Msgr. Gallivan, who spent eight years in the Archdiocese of Lima, Peru, suggested the “Church very much turned in on itself without a view to the world outside.”
The others agreed. “The suffering that people go through or the politics of what people are putting up with these days in society. There is a lot more concern with Churchy interninment – inside baseball they call it, I guess. So many things that we were concerned about now has to do with Church itself and not people’s lives.”
“And institutional maintenance mindset,” Father Bigelow added.
Although it may seem like they are disappointed with the turns of the Church, they praise the modernization – the inclusion of female altar servers and the increased role of laypeople and women in the Church.
“One positive thing for me, I think there has been a real humanization of the clergy,” said Father Wolski. “There was always such a fence around the rectory and priests were very formal and were not very well known by their people. I think we have gotten into a much more casual relationship with the people. That is a good thing. It’s very refreshing to me. We still respect one another’s roles and all that. It’s not a lack of respect. But, I think there is a greater understanding or sense of sharing in the ministry, whether you are ordained or not ordained. Years ago you would never go out without a collar. It was very formal. Today, we’re not the same way.” He mentioned being spotted without his Roman collar, but in his “play clothes” by a parishioner in a supermarket. “There is a humanizing of the clergy that I think is very healthy,” he said.
“I would say one of the great changes now is the role of the laity in the Church, especially the educated laity. It’s the most educated lay people in the history of the Church who are involved in every aspect of the community life,” added Father Wild.
“When we were ordained, there was never a thought of a layperson distributing Communion. The lector was called a commentator. No altar girls. No women in any leadership positions to speak of. That’s been a wonderful development,” Father Wolski said.
“There were times when I was the only male in the sanctuary,” Father Bigelow added. “We had a female lector, female Eucharistic ministers, but they are not in any position of authority. They’re not in the decision-making. They’re doing ministry, but I think the big hurdle we have is to involve them in some decision-making capacity.

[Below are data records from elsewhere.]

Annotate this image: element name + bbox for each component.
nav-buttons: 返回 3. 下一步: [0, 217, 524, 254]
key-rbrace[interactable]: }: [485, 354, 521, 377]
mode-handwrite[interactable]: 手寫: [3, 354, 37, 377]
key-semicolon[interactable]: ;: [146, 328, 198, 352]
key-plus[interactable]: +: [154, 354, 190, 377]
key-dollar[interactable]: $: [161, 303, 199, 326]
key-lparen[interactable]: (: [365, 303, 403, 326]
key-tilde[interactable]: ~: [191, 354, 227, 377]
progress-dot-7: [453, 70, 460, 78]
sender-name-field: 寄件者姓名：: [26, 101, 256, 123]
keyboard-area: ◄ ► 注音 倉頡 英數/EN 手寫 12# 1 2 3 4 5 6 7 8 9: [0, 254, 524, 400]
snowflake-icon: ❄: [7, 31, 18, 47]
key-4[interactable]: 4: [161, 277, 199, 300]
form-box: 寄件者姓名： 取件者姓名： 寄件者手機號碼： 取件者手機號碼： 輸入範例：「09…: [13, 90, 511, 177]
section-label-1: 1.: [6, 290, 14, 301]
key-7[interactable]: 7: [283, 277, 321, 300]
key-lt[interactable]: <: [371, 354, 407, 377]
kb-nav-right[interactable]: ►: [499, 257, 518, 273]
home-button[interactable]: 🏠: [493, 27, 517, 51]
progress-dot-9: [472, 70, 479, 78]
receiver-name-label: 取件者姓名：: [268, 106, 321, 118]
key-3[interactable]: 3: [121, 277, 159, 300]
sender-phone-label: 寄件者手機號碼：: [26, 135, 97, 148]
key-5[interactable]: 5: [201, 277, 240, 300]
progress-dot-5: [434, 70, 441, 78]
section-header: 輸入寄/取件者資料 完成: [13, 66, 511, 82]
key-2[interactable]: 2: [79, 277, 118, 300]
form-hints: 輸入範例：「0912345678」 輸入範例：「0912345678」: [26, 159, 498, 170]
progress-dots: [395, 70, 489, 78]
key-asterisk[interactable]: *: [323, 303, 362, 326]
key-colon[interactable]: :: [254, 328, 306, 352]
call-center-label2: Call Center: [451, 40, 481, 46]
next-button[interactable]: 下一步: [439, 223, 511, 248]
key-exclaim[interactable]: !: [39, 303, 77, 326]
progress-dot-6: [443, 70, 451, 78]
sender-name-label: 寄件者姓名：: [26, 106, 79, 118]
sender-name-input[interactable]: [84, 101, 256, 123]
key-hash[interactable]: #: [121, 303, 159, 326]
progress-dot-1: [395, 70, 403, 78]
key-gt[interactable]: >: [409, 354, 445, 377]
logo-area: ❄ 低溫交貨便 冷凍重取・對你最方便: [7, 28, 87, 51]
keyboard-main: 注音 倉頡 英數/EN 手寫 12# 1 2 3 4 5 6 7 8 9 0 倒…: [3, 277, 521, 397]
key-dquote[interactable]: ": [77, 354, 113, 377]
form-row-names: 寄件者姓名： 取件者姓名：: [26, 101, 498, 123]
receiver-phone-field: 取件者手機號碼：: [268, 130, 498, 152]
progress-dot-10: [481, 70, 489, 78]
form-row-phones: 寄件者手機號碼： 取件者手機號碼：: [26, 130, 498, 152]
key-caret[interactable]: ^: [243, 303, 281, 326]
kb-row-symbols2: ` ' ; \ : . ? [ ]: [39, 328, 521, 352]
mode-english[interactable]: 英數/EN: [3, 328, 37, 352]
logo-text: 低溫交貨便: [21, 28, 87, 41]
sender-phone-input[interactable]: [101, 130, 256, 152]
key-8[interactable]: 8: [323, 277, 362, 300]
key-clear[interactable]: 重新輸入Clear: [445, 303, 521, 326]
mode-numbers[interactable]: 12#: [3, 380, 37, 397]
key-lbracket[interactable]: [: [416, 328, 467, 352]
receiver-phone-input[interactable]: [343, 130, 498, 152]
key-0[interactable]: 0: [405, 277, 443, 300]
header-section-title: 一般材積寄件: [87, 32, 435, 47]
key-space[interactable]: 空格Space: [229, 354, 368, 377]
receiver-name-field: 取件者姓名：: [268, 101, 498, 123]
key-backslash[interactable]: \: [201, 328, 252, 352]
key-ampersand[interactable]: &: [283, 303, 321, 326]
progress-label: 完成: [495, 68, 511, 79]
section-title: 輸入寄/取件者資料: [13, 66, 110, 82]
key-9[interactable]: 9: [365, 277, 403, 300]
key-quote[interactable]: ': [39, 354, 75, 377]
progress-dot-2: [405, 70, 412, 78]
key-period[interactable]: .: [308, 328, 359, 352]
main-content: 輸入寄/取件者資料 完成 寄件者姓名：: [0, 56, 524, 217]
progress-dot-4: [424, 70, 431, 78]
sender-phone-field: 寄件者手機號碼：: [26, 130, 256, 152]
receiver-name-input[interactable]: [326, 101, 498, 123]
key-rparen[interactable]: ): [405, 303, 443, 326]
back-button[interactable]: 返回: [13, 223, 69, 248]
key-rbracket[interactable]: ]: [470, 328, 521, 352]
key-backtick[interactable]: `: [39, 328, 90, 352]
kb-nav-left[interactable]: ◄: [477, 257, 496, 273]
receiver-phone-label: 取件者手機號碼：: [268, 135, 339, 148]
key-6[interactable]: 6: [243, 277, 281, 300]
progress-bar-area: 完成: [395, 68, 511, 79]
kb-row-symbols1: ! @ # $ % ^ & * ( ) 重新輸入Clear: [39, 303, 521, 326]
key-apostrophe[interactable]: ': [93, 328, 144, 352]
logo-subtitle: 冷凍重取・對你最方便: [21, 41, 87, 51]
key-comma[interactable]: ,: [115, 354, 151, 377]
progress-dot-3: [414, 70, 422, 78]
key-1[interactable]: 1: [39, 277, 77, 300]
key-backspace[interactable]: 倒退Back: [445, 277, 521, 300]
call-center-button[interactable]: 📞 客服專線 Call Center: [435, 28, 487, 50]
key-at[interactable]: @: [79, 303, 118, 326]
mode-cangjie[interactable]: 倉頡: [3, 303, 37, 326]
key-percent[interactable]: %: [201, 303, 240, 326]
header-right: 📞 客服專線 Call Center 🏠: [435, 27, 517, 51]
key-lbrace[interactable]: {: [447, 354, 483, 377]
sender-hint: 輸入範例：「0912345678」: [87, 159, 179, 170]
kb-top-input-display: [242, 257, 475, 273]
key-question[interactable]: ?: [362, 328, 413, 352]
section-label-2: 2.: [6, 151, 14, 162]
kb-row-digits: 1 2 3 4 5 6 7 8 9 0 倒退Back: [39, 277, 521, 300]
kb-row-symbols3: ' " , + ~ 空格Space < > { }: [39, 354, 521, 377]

There’s nobody outside of clerics who make decisions for the Church.”
One voice in the crowd said, “I think we’d be a better Church if we became less clerical.”
There are complaints that the Church and individual parishes remain clerically-run organizations, with laypeople have no formal say in Church doctrine.
“The Church moves slowly, but it moves steadily,” Father Wolski offered. “Fifty years is one small portion of 2,000 years of the Church.” In the past half-century, things have moved in the right direction involving laypeople in a healthy way.
These men have served as priests under five popes. When asked which was a favorite, only Father Bigelow had an answer, saying John XXIII and “This one (meaning Pope Francis).” Technically, St. John XXIII died four years before their ordination.
“When (Pope John XXIII) initiated the movement toward the Vatican Council, he was open to things new, and I think that had a tremendous impact because as we’ve kind of said, the Church was a closed society. We never had women in the sanctuary. Pope John XXIII set the scene, and then the council took place. He died. It was implemented under Paul VI, and as a bishop said in a talk to retired priests: ‘When we were ordained in the 1960s, we had hope because we had John XXIII. Then we had several other popes. And now we have Francis, and we have hope again.’ The intervening popes did what they saw was their responsibility, but as Henry said, there was this clamping down, shutting down of any openness to things. As Bob said, the pope can’t do that anymore. The Spirit works and there is all kinds of things going on that don’t need the approval of a bishop or a pope.”
Father Wild doesn’t see much point in comparing popes to one another. “We have to believe that the Holy Spirit has chosen this man for this time, and try to understand the grace they have.”